Il General contractor si è impegnato a fornire un progetto di qualità, a realizzarlo e a fare la manutenzione della struttura per cinque anni, con un contratto che definiva a priori e in modo tassativo i costi e i tempi dell'opera . Tempi davvero molto brevi: trenta mesi dall'inizio dei lavori. La posa della prima pietra del Nuovo Polo è stata il 6 ottobre 2002. L'inaugurazione, il 31 marzo 2005.
Il ruolo cardine delle istituzioni: un'altra importante innovazione?

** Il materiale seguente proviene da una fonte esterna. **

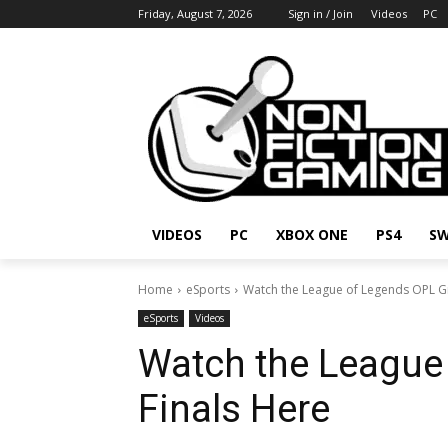
Friday, August 7, 2026
Sign in / Join
Videos
PC
VIDEOS
PC
XBOX ONE
PS4
SW
Home
eSports
Watch the League of Legends OPL G
eSports
Videos
Watch the League
Finals Here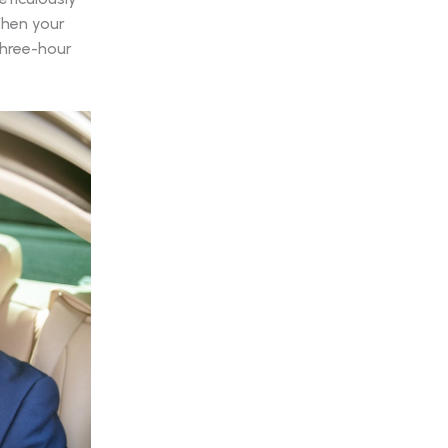
 When your
three-hour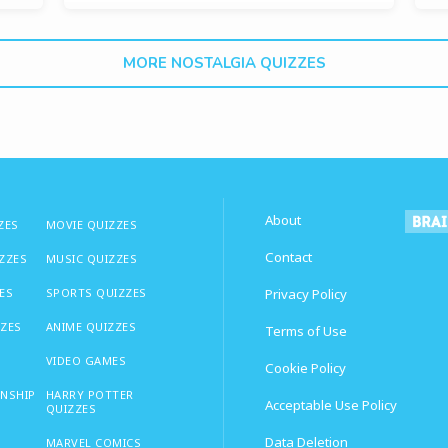
MORE NOSTALGIA QUIZZES
About
ZES
MOVIE QUIZZES
Contact
IZZES
MUSIC QUIZZES
ES
SPORTS QUIZZES
Privacy Policy
ZZES
ANIME QUIZZES
Terms of Use
VIDEO GAMES
Cookie Policy
ONSHIP
HARRY POTTER
Acceptable Use Policy
QUIZZES
Data Deletion
MARVEL COMICS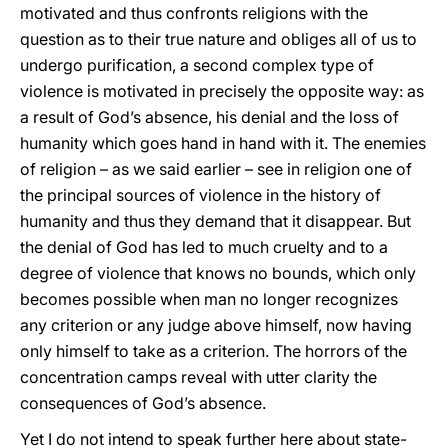
motivated and thus confronts religions with the
question as to their true nature and obliges all of us to
undergo purification, a second complex type of
violence is motivated in precisely the opposite way: as
a result of God’s absence, his denial and the loss of
humanity which goes hand in hand with it. The enemies
of religion – as we said earlier – see in religion one of
the principal sources of violence in the history of
humanity and thus they demand that it disappear. But
the denial of God has led to much cruelty and to a
degree of violence that knows no bounds, which only
becomes possible when man no longer recognizes
any criterion or any judge above himself, now having
only himself to take as a criterion. The horrors of the
concentration camps reveal with utter clarity the
consequences of God’s absence.
Yet I do not intend to speak further here about state-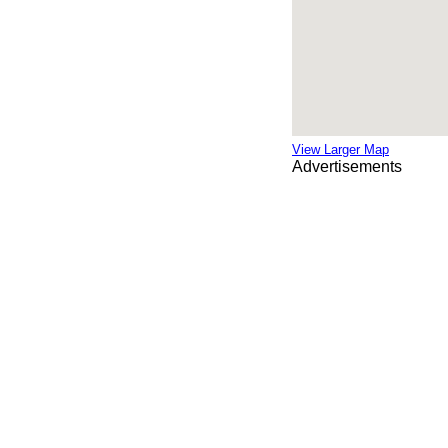
View Larger Map
Advertisements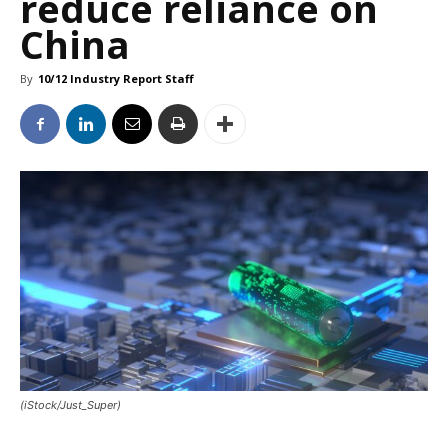
reduce reliance on
China
By
10/12 Industry Report Staff
(iStock/Just_Super)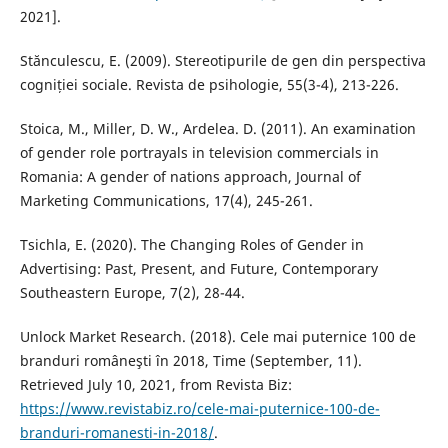
2021].
Stănculescu, E. (2009). Stereotipurile de gen din perspectiva
cogniției sociale. Revista de psihologie, 55(3-4), 213-226.
Stoica, M., Miller, D. W., Ardelea. D. (2011). An examination
of gender role portrayals in television commercials in
Romania: A gender of nations approach, Journal of
Marketing Communications, 17(4), 245-261.
Tsichla, E. (2020). The Changing Roles of Gender in
Advertising: Past, Present, and Future, Contemporary
Southeastern Europe, 7(2), 28-44.
Unlock Market Research. (2018). Cele mai puternice 100 de
branduri româneşti în 2018, Time (September, 11).
Retrieved July 10, 2021, from Revista Biz:
https://www.revistabiz.ro/cele-mai-puternice-100-de-
branduri-romanesti-in-2018/
.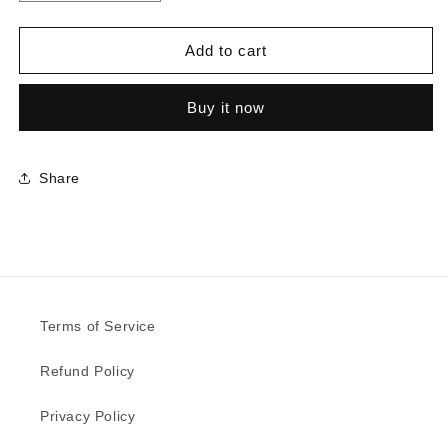
quantity
quantity
for
for
1535
1535
Add to cart
-
-
Tornado
Tornado
Buy it now
|
|
Sample
Sample
Share
Terms of Service
Refund Policy
Privacy Policy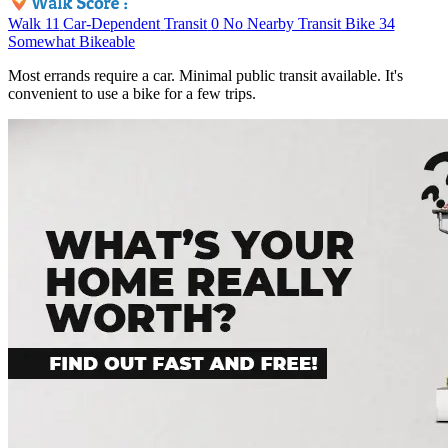
Walk
11
Car-Dependent
Transit
0
No Nearby Transit
Bike
34
Somewhat Bikeable
Most errands require a car. Minimal public transit available. It's
convenient to use a bike for a few trips.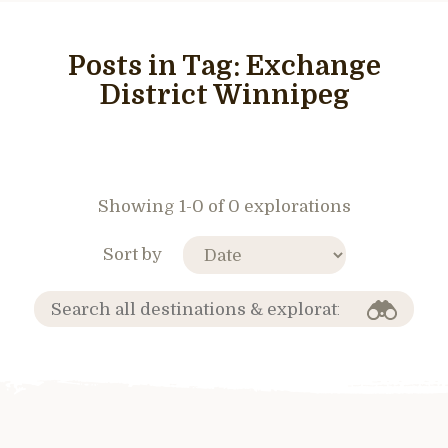
Posts in Tag:
Exchange
District Winnipeg
Showing 1-0 of 0 explorations
Sort by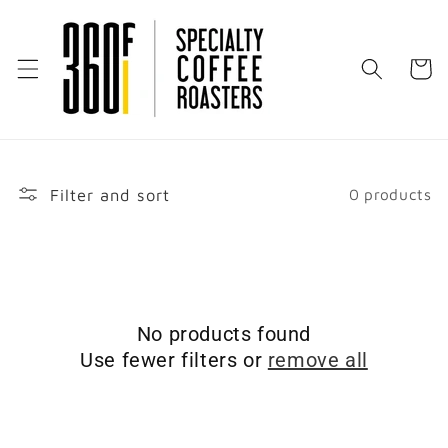
Skip to
content
Cart
Filter and sort
0 products
No products found
Use fewer filters or
remove all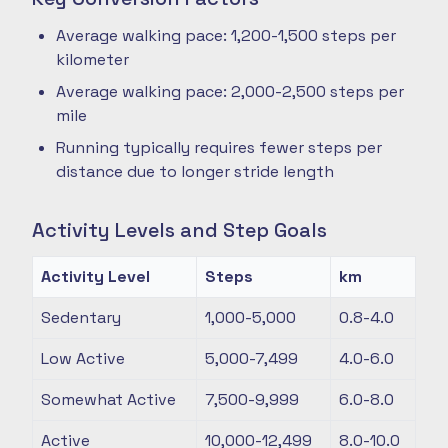
Average walking pace: 1,200-1,500 steps per
kilometer
Average walking pace: 2,000-2,500 steps per
mile
Running typically requires fewer steps per
distance due to longer stride length
Activity Levels and Step Goals
Activity Level
Steps
km
Sedentary
1,000-5,000
0.8-4.0
Low Active
5,000-7,499
4.0-6.0
Somewhat Active
7,500-9,999
6.0-8.0
Active
10,000-12,499
8.0-10.0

Questa sfida, Fondazione Fiera Milano e Sviluppo Sistema Fiera non l'hanno affrontata da sole. Al loro fianco le istituzioni, la Regione Lombardia, la Provincia, i Comuni di Milano, di Rho e di Pero. Un progetto come il Nuovo Polo di Fiera Milano non sarebbe stato possibile se non fosse stato inserito in un piano di sviluppo complessivo del territorio. Ha trasformato l'area nord ovest di Milano, con un impatto economico su tutta la comunità. Sin dall'Accordo di Programma del 1994, con l'istituzione del Collegio di Vigilanza, una "cabina di regia" con pieni poteri di guida, il privato e il pubblico hanno lavorato insieme, per il bene del territorio, ritrovandosi ogni volta fosse necessario prendere una decisione o risolvere un problema. Anche sotto il profilo della governance, il Nuovo Polo è stato emblematico. Così come l'impegno delle istituzioni locali a realizzare le infrastrutture di accesso e di collegamento: strade e autostrade, la metropolitana, la ferrovia. Senza queste opere, la grande struttura sarebbe stata solo una scatola vuota e inutile.